Application to build housing on 30 acres of Bonfante Gardens
land in the Hecker Pass area has been ‘abandoned’ but could
re-surface
Gilroy – Officials at Bonfante Gardens, the area’s nonprofit horticultural park, say they have “abandoned” plans to build homes along the scenic highway outside their front gates, but have not ruled out housing if the “excess land” fails to lure commercial buyers.

The development plans are part of efforts to restore the park’s financial health following a three-year flirtation with bankruptcy.

Councilman Craig Gartman said he would “keep an open mind,” but expressed reservations about any development surrounding the park’s entrance off Hecker Pass Highway, the tree-lined gateway to western Gilroy.

“Back when we originally changed the zoning to Highway Commercial, it was brought up at council that we probably shouldn’t do that because it opens the door to all kinds of businesses that can suddenly go out there if something happens to Bonfante Gardens,” Gartman said. “That was the greatest fear – that Bonfante Gardens wouldn’t survive and someone would buy them and turn it into a hotel or shopping center.

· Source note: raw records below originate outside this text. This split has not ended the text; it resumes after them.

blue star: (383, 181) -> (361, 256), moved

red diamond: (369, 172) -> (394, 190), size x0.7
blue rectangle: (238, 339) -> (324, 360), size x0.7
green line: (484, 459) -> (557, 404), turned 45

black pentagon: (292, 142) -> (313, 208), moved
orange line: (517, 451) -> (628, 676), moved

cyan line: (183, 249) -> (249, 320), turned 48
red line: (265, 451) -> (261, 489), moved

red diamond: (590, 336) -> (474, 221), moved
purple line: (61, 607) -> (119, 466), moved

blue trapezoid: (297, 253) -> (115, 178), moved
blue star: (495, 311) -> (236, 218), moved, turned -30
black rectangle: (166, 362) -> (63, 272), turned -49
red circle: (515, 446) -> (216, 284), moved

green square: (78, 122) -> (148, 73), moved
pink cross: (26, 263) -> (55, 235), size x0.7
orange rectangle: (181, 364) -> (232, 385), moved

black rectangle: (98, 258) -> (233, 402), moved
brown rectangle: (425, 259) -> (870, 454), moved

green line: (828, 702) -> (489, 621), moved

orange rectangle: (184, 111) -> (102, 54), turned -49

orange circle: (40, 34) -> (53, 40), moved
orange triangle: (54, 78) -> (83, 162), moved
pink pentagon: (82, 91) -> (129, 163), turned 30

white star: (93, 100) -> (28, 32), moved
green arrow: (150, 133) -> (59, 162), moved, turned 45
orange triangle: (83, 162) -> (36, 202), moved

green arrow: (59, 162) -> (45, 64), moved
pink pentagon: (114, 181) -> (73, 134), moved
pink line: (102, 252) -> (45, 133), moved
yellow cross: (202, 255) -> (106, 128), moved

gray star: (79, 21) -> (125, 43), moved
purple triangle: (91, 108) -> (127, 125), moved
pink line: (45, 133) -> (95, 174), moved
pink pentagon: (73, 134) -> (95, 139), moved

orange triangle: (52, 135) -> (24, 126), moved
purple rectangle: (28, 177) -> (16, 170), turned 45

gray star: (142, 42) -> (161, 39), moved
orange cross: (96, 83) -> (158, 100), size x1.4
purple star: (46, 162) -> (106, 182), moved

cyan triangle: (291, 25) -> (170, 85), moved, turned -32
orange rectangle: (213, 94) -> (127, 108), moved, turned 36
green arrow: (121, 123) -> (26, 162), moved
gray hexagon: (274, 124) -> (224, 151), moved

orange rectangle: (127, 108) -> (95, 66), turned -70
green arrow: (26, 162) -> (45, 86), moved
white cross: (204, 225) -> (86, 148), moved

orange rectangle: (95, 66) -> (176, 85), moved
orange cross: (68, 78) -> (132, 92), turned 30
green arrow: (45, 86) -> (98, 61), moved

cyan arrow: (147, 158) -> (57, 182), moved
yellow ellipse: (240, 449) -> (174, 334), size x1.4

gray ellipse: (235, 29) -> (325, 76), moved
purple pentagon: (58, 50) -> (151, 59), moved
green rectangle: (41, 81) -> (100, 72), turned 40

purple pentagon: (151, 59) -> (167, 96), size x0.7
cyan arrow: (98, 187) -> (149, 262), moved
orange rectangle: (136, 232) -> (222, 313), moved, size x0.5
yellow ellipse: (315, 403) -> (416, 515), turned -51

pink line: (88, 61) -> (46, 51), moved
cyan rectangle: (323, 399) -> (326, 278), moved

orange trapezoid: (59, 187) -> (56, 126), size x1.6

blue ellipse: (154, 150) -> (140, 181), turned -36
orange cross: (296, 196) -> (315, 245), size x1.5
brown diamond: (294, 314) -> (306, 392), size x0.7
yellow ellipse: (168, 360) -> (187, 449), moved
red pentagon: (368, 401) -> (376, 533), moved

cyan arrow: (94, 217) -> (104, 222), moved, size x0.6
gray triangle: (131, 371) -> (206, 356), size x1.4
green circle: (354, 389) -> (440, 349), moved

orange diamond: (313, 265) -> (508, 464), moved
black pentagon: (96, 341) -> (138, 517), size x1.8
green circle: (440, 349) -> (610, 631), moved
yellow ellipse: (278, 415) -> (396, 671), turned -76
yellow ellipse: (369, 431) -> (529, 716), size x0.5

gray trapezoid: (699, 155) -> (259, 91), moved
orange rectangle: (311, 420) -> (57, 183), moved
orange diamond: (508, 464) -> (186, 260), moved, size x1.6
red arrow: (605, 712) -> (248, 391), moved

We were told that that would never happen. Now we’re seeing that start to happen.”

Park officials did not mention alternate plans for housing as details emerged in recent weeks about their efforts to sell 30.4 acres for $26.5 million.

The land is zoned for commercial use and listed with a commercial Realtor in San Jose, but park officials in July applied to rezone a portion of the site for residential use, according to an application with the city’s planning division. The application states that five acres just north of Hecker Pass “may or may not be able to support a high intensity commercial use,” and that officials would like to explore the potential of the land for “estate lots.” It also states an interest in building hillside homes overlooking Lake Katherine in the park’s southwest corner.

Bob Kraemer, president of the park’s board of directors, said he did not mention the application for residential development because officials are focusing on the commercial potential of the land.

“It’s abandoned. That’s the key word,” he said of the application. “We are not desperate for cash but we are looking at under-utilized resources like any business would.”

He called the application for residential zoning a “placeholder” intended to keep all options available.

“It was an area that we were exploring,” Kraemer said. “At this stage in the game, it is an inactive issue.”

John Kent, a Bonfante board member and developer who intended to shepherd the project through the city’s approval process, said the board would not consider home development or any other options until the six-month commercial listing expires in February or March.

The Bonfante proposal coincides with a major development push for the Hecker Pass corridor. Council members are discussing a widening of Hecker Pass, between Bonfante Gardens and Santa Teresa Boulevard, as part of plans to bring hundreds of homes to the surrounding hillside and areas behind farmland.

Mayor Al Pinheiro, who serves on Bonfante Gardens’ board of directors, said he would give the park’s latest development plans the same consideration as any other project.

Council previously approved the park’s sale of 33 acres for residential development as part of a bailout package. The deal with Shapell Industries, which used the land for a northern addition to its Eagle Ridge housing and golf community, helped reduce the park’s debt from $70 million to $13 million. Proceeds from the land now up for sale would replenish the park’s reserve fund, depleted in recent years as officials sought to keep creditors at bay.